START Dataset extract

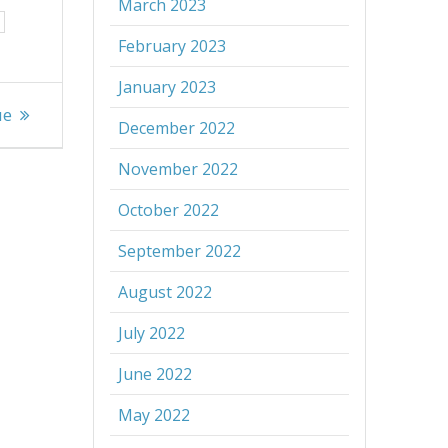
March 2023
February 2023
January 2023
ue
December 2022
November 2022
October 2022
September 2022
August 2022
July 2022
June 2022
May 2022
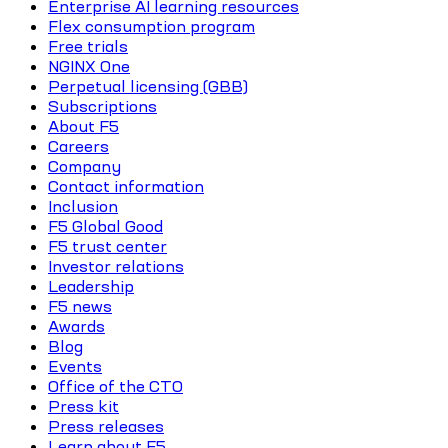
Enterprise AI learning resources
Flex consumption program
Free trials
NGINX One
Perpetual licensing (GBB)
Subscriptions
About F5
Careers
Company
Contact information
Inclusion
F5 Global Good
F5 trust center
Investor relations
Leadership
F5 news
Awards
Blog
Events
Office of the CTO
Press kit
Press releases
Learn about F5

END Dataset extract

[Goal of the exercise] Give the entries again word for word, but skip the pictures.

[Answer to the exercise]
March 2023
February 2023
January 2023
ue
December 2022
November 2022
October 2022
September 2022
August 2022
July 2022
June 2022
May 2022
Enterprise AI learning resources
Flex consumption program
Free trials
NGINX One
Perpetual licensing (GBB)
Subscriptions
About F5
Careers
Company
Contact information
Inclusion
F5 Global Good
F5 trust center
Investor relations
Leadership
F5 news
Awards
Blog
Events
Office of the CTO
Press kit
Press releases
Learn about F5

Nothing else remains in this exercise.